Felek her türlü esbâb-ı cefâsın toplasın gelsin;

Dönersem kahpeyim millet yolunda bir azimetten

 

Vatanın bağrına düşman dayadı hançerini,

Yoğ-imiş kurtaracak bahtı kara maderini.

 

Merkez-i hâke atsalar da bizi;

Kürre-i arzı patlatır çıkarız.

O yıllarda, Namık Kemal’in yasaklanmış eserlerini bulmak, onun vatanseverlik telkin eden şiir ve yazılarının heyecanını tatmak aydınların ortak tutkusudur. Mustafa Kemal'in, Namık Kemal’i tanıyıp sevmesini, onun görüşlerinin oluşumunda önemli bir olay olarak kabul etmek gerekir. Mustafa Kemal’in okul arkadaşlarından Ali Fuat Cebesoy hatıralarında bu konuda şunları der:

"Mustafa Kemal’in bir gece vakti yanıma gelerek, Namık Kemal'in Vatan Kasidesinin teksir edilmiş bir nüshasını "Fuat kardeşim bunu ezberleyelim” diye bana verirken, yavaş bir sesle fakat büyük bir heyecanla okuduğu:

‘‘Felek her türlü esbâb-ı cefâsın toplasın gelsin

Dönersem kahpeyim millet yolunda bir azimetten”

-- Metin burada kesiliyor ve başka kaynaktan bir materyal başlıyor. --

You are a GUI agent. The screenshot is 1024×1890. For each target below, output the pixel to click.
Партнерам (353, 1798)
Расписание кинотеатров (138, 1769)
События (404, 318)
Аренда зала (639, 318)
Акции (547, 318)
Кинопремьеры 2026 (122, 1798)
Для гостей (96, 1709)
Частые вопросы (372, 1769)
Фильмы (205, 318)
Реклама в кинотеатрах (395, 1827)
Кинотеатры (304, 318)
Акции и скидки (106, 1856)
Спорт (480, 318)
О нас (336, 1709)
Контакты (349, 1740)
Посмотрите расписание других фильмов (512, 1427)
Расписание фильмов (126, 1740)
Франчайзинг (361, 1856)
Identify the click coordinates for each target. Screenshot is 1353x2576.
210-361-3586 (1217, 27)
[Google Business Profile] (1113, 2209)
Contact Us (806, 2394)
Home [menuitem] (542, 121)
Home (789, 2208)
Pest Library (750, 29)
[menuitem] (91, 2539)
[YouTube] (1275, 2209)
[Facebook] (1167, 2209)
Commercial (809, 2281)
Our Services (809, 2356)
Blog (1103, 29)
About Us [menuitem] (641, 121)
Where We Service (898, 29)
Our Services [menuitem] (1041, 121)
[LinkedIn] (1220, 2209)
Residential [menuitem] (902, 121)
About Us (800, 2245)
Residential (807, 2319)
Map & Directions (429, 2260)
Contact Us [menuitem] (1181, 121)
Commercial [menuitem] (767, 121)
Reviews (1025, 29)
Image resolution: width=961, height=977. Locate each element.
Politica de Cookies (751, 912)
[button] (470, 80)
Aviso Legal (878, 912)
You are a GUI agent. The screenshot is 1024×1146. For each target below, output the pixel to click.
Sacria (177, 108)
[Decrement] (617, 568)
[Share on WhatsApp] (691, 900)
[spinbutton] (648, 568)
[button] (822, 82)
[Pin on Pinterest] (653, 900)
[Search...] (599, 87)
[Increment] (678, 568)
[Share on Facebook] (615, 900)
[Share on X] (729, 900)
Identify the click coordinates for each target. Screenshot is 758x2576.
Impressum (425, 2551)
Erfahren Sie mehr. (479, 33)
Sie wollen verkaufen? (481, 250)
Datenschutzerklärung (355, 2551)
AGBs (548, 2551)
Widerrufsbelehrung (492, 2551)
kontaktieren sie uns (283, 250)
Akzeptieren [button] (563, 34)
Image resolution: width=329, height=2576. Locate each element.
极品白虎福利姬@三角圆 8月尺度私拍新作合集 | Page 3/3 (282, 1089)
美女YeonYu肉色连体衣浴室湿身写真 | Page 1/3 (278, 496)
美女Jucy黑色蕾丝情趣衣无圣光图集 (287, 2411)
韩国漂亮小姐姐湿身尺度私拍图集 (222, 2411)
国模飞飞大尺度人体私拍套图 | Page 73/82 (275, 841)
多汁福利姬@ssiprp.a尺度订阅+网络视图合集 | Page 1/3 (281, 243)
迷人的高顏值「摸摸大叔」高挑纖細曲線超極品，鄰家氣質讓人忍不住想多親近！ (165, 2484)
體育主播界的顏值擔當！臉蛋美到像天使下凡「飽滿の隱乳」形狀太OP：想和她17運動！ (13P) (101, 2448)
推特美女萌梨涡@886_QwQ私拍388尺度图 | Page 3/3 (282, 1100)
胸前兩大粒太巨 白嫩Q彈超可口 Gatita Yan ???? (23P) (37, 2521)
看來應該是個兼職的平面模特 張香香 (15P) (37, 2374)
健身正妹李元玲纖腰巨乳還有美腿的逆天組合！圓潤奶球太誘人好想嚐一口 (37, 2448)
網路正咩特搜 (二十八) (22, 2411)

Mısralarını nasıl unutabilirim."

Anlaşılmaktadır ki Mustafa Kemal, daha lise öğrenciliği günlerinden itibaren Namık Kemal'e hayran yani vatansever, hürriyetperver birisi olmaya başlamıştır. Liseden sonra gittiği Harp Okulu'nda da bütün disiplin tedbirlerine rağmen, öğrenciler Namık Kemal'in eserlerini okumaktadırlar.

Mustafa Kemal bu konuda "harbiye senelerinde siyaset fikirleri baş gösterdi, vaziyet hakkında henüz nafiz bir nazar hâsıl edemiyorduk, Sultan Hamit devri idi... Bu gibi vatanperverane eserleri okuyanlara karşı takibat yapılması, işlerin içinde bir berbatlık olduğunu ihsas ediyordu" demektedir.

Atatürk, özel sohbetlerinde yaptığı heyecanlı konuşmalarda veya bunaldığı sıkıldığı zamanlar genellikle Namık Kemal'den mısralar, beyitler okumuştur. Öğrencilik yıllarından sonra subay olarak bulunduğu yerlerde de, Namık Kemal’in şiirleri onun ruhî dayanakları olmuştur.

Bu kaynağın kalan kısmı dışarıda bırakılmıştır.